*** Opening of Records shown ***
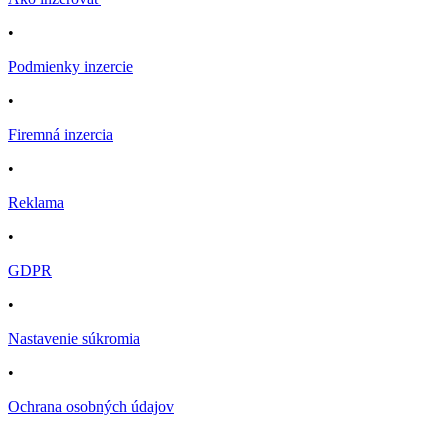
•
Podmienky inzercie
•
Firemná inzercia
•
Reklama
•
GDPR
•
Nastavenie súkromia
•
Ochrana osobných údajov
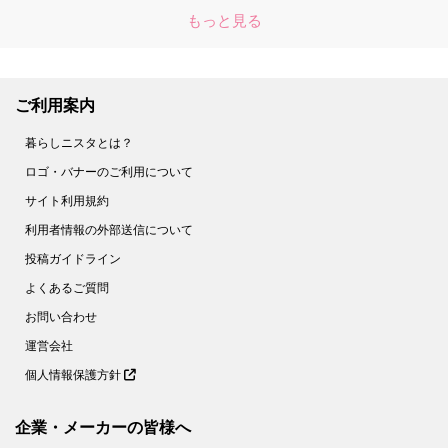
もっと見る
ご利用案内
暮らしニスタとは？
ロゴ・バナーのご利用について
サイト利用規約
利用者情報の外部送信について
投稿ガイドライン
よくあるご質問
お問い合わせ
運営会社
個人情報保護方針
企業・メーカーの皆様へ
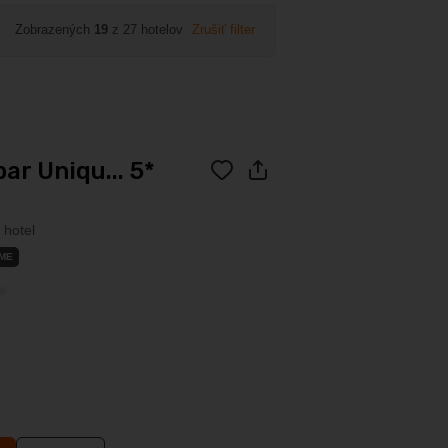
Zobrazených
19
z 27 hotelov
Zrušiť filter
ar Uniqu... 5*
 hotel
ME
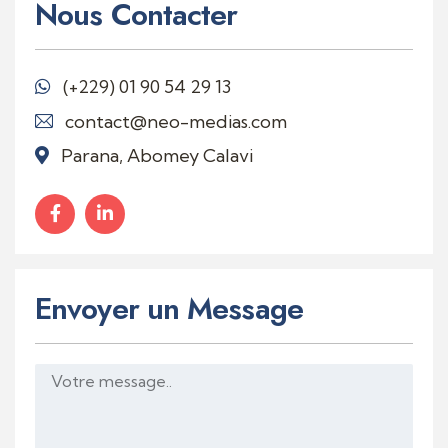
Nous Contacter
(+229)
01 90 54 29 13
contact@neo-medias.com
Parana, Abomey Calavi
Envoyer un Message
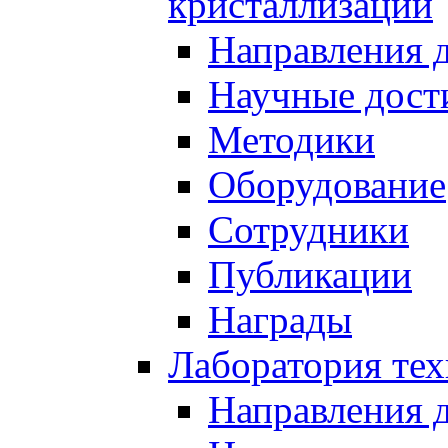
кристаллизации
Направления 
Научные дост
Методики
Оборудование
Сотрудники
Публикации
Награды
Лаборатория тех
Направления 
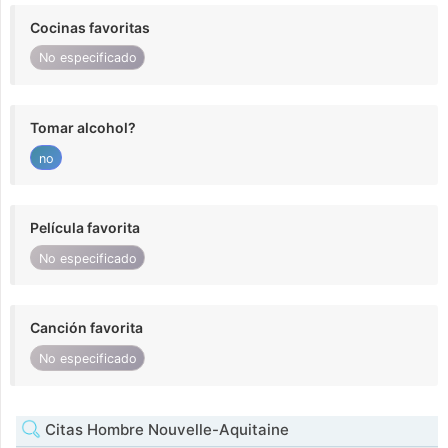
Cocinas favoritas
No especificado
Tomar alcohol?
no
Película favorita
No especificado
Canción favorita
No especificado
Citas Hombre Nouvelle-Aquitaine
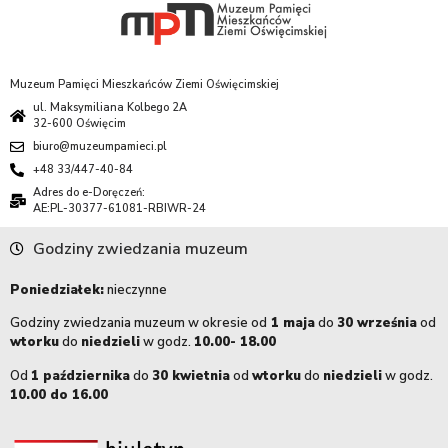
Muzeum Pamięci Mieszkańców Ziemi Oświęcimskiej
ul. Maksymiliana Kolbego 2A
32-600 Oświęcim
biuro@muzeumpamieci.pl
+48 33/447-40-84
Adres do e-Doręczeń:
AE:PL-30377-61081-RBIWR-24
Godziny zwiedzania muzeum
Poniedziałek:
nieczynne
Godziny zwiedzania muzeum w okresie od
1 maja
do
30 września
od
wtorku
do
niedzieli
w godz.
10.00- 18.00
Od
1 października
do
30 kwietnia
od
wtorku
do
niedzieli
w godz.
10.00 do 16.00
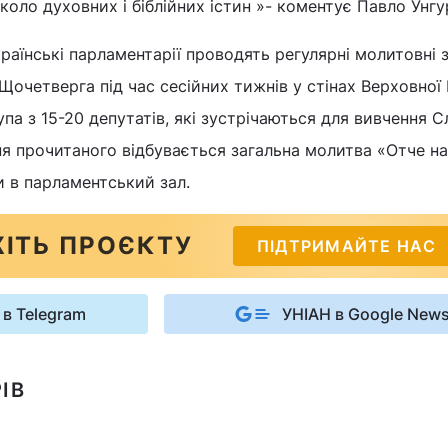
коло духовних і біблійних істин »- коментує Павло Унгу
країнські парламентарії проводять регулярні молитовні 
 Щочетверга під час сесійних тижнів у стінах Верховної
па з 15-20 депутатів, які зустрічаються для вивчення С
я прочитаного відбувається загальна молитва «Отче на
 в парламентський зал.
ІТЬ ПРОЄКТУ
ПІДТРИМАЙТЕ НАС
 в Telegram
УНІАН в Google New
ІВ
*** Close of Records shown ***
> Exercise aim:
A line counts if it holds the word "zwiedzania". How many lines of the entries count? Give the number only.

> Response below:
2